Exercise data:
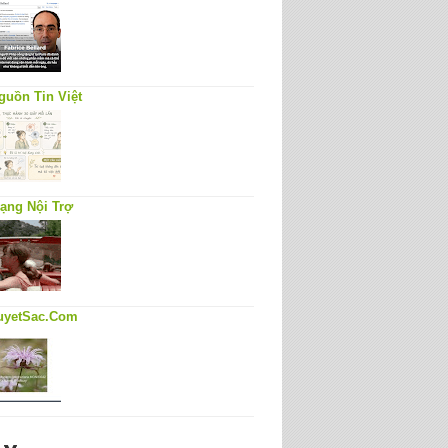
guồn Tin Việt
ạng Nội Trợ
uyetSac.Com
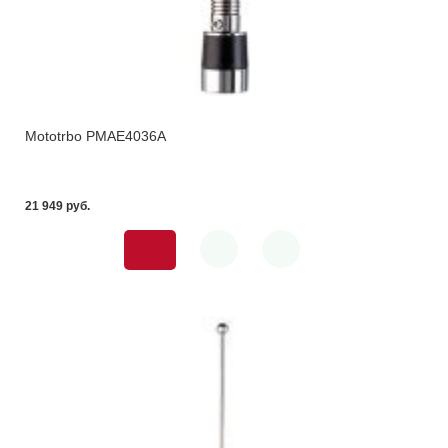
Mototrbo PMAE4036A
21 949 pуб.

Required work:
Write the listing out exactly, word for word, but omit the pictures.

Output:
guồn Tin Việt
ạng Nội Trợ
uyetSac.Com
Mototrbo PMAE4036A
21 949 pуб.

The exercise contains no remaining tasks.